Voices Not Heard at Judicial Conference on Jury Selection
The Judiciary used this gathering to treat peremptories as a trope for racial discrimination and ignore credible voices who have fought 'in the pits' the battle of obtaining fair trials for Black people.
November 17, 2021 at 10:30 AM
6 minute read
The voices not heard at family gatherings are often the most important. The voices of "Tyrique," "Shaniqua," "Jamal" and their peers were denied a hearing at the recent gathering of New Jersey's legal family in a Judicial Conference on Jury Selection. This despite the fact that the once and future treatment of Black people in the justice system is how our democracy shall be judged. Rather than face the need to explore why these people should be left with their current complement of judicially supervised peremptory challenges, the Conference's convening authority turned a deaf ear to the voices of this Black cohort.

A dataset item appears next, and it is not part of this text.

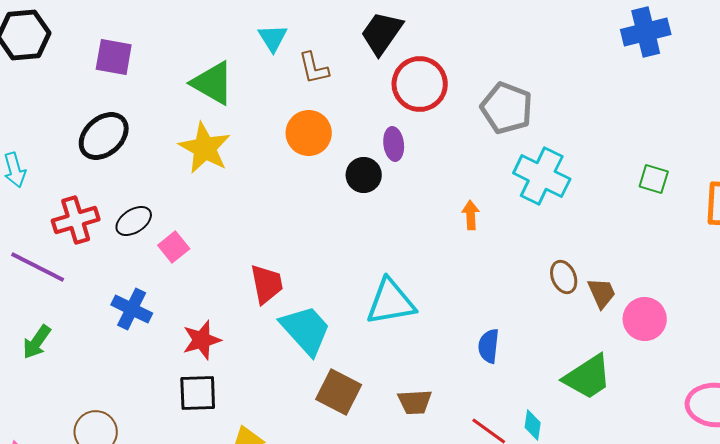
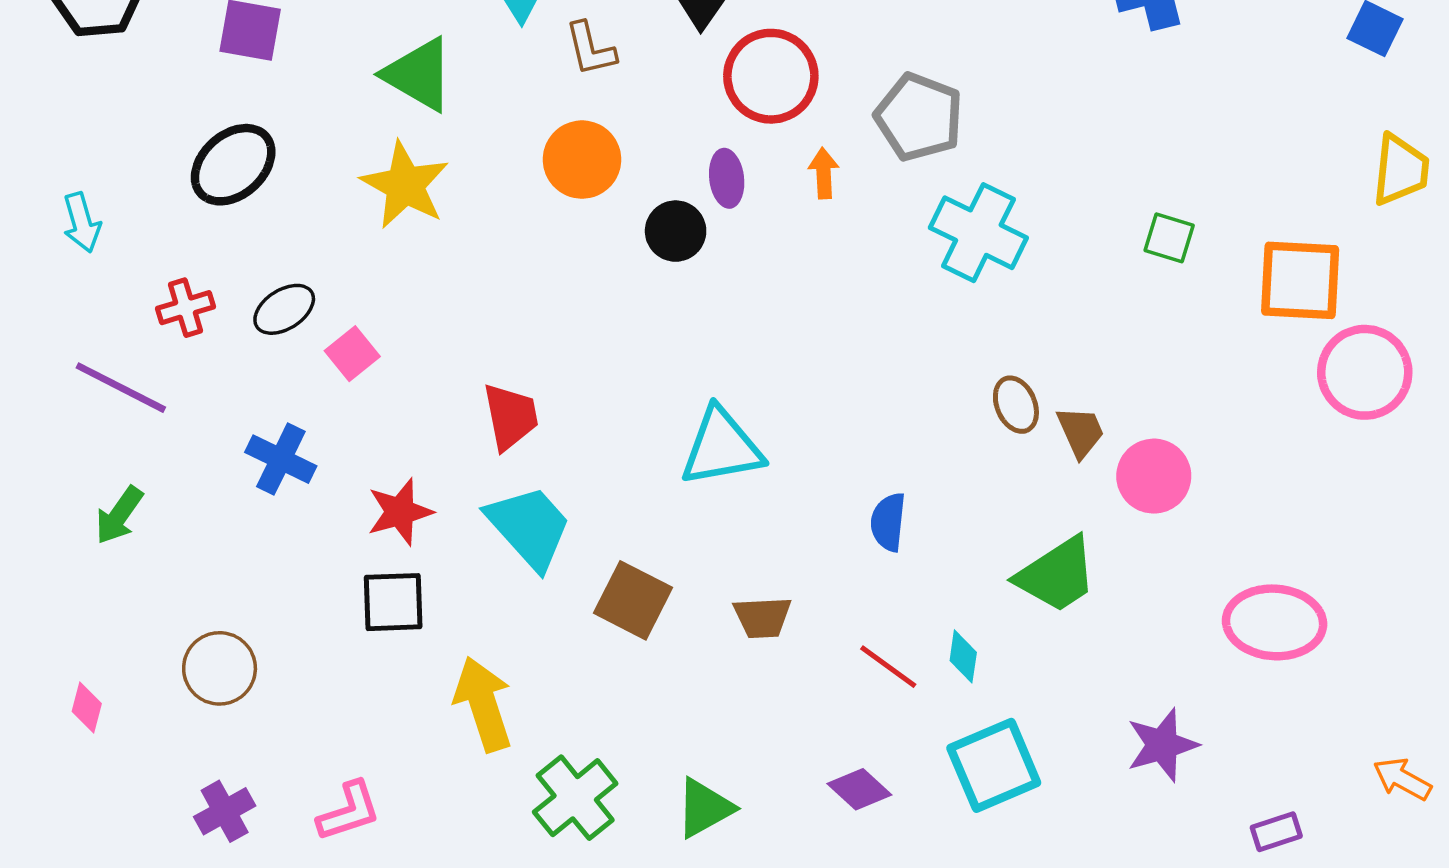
orange arrow: (471, 215) -> (824, 173), moved
red cross: (76, 220) -> (185, 308), size x0.7
cyan trapezoid: (306, 330) -> (529, 527), moved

A Black defendant in New Jersey confronts the dilemma of selecting a jury from a racially unrepresentative array. They do so in a process presided over by a judge reluctant to grant challenges for cause. It is now beyond question that virtually every non-Black venireperson will have implicit bias against Blacks. We now wish to greatly reduce their opportunity to use peremptories despite the fact that the Judiciary's own expert did not find that peremptories are a tool for driving Blacks from juries. To then conduct a two-day colloquium without hearing from those who have used peremptories on behalf of these defendants mocks the idea of careful deliberation.